Benchmark tokenizers across 84 languages, 17 code languages, math formulas, and edge cases

Project description

TokenizerBench

This dataset is designed to evaluate tokenizer performance across before you use it for model pre-training/finetuning:

🌍 Human languages (multilingual + scripts)
💻 Programming languages (syntax-heavy)
🧮 Math & science expressions (symbols, unicode, formulas)

🎯 Goal

This dataset helps evaluate:

Multilingual tokenization quality
Code token handling
Mathematical symbol parsing
Robustness to noisy and mixed inputs

🧩 How to Use the Dataset

The dataset is organized into modular Python files:

data/
├── human_languages.py
├── programming_languages.py
├── scientific_formulas.py
├── edge_cases.py

Each file contains structured dictionaries that can be directly imported and used for tokenizer evaluation.

📥 1. Import the Dataset

from tokenizerbench.data.human_languages import human_languages
from tokenizerbench.data.programming_languages import programming_languages
from tokenizerbench.data.scientific_formulas import scientific_formulas

🔄 2. Combine All Data (Optional)

dataset = {
    "human_languages": human_languages,
    "programming_languages": programming_languages,
    "scientific_formulas": scientific_formulas
}

🔍 3. Run Tokenizer Evaluation

Example using any tokenizer (HuggingFace, TikToken, SentencePiece, etc.):

def evaluate_tokenizer(tokenizer, dataset):
    results = {}

    for category, data in dataset.items():
        results[category] = {}

        for subcategory, samples in data.items():
            token_counts = []

            for text in samples:
                tokens = tokenizer.encode(text)
                token_counts.append(len(tokens))

            results[category][subcategory] = {
                "avg_tokens": sum(token_counts) / len(token_counts),
                "max_tokens": max(token_counts),
                "min_tokens": min(token_counts)
            }

    return results

📊 4. Evaluate Compression Efficiency

def compression_ratio(tokenizer, text):
    tokens = tokenizer.encode(text)
    return len(tokens) / len(text)

👉 Run this across:

Different languages
Code snippets
Math expressions

🌐 5. Test Unicode Robustness

def unicode_test(tokenizer, text):
    tokens = tokenizer.encode(text)
    decoded = tokenizer.decode(tokens)
    return text == decoded

Test on:

Multilingual text
Emojis
Scientific symbols

🧪 6. Long Sequence Testing

long_text = "AI_TOKEN_TEST " * 1000  # ~10K chars
tokens = tokenizer.encode(long_text)

print("Token count:", len(tokens))

👉 Helps evaluate:

Context handling
Token explosion
Memory efficiency

⚠️ 7. Recommended Evaluation Strategy

Run comparisons across:

Multiple tokenizers (BPE, SentencePiece, Unigram)
Multiple categories:
- Human languages
- Code
- Math & symbols

Track:

Token count
Compression ratio
Decode fidelity
Stability on long inputs

🧠 Pro Tip

For serious benchmarking, log results like:

{
  "tokenizer": "tiktoken",
  "language": "hindi",
  "avg_tokens": 18.2,
  "compression_ratio": 0.32,
  "unicode_safe": True
}

👉 This allows you to build:

Leaderboards
Tokenizer comparisons
Performance dashboards

📏 How to Measure Tokenizer Performance

1. Token Count

Measure how many tokens each input produces.

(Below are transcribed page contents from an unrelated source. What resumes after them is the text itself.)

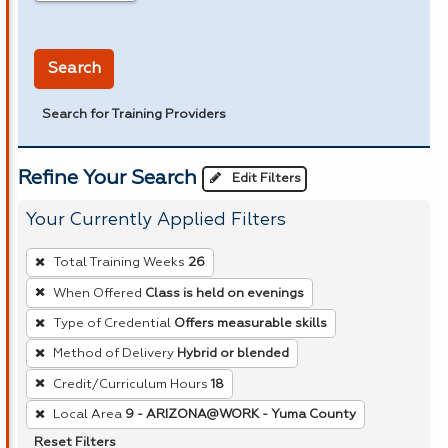
in miles
Search
Search for Training Providers
Refine Your Search
Edit Filters
Your Currently Applied Filters
To
Total Training Weeks
26
remove
When Offered
Class is held on evenings
a
Type of Credential
Offers measurable skills
filter,
press
Method of Delivery
Hybrid or blended
Enter
Credit/Curriculum Hours
18
or
Local Area
9 - ARIZONA@WORK - Yuma County
Spacebar.
Reset Filters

tokens = tokenizer.encode(text)
print(len(tokens))

👉 Lower token count (for same meaning) = better efficiency

2. Compression Ratio

compression_ratio = len(tokens) / len(text)

Lower ratio → better tokenizer
Indicates how efficiently text is represented

3. Unicode Handling

Test:

Multilingual text
Emojis
Mathematical symbols

test = "Hello 世界 🚀 α β γ ∑"
tokens = tokenizer.encode(test)
decoded = tokenizer.decode(tokens)

Check:

Is decoded text identical?
Any corruption?
Any token explosion?

4. Edge Case Robustness

Test:

Long sequences (2K–10K chars)
Mixed scripts
Noisy text

🎯 Goal

This dataset helps evaluate:

Multilingual tokenization quality
Code token handling
Mathematical symbol parsing
Robustness to noisy and long inputs

TODO

Expand human_languages → 100 languages using ISO language list
Keep same semantic structure across languages for consistency
Add longer sequences (2K–10K chars) to test tokenizer limits

Project details

Release history Release notifications | RSS feed

This version

0.2.0

Apr 3, 2026

Download files

Download the file for your platform. If you're not sure which to choose, learn more about installing packages.

Source Distribution

tokenizerbench-0.2.0.tar.gz (91.7 kB view details)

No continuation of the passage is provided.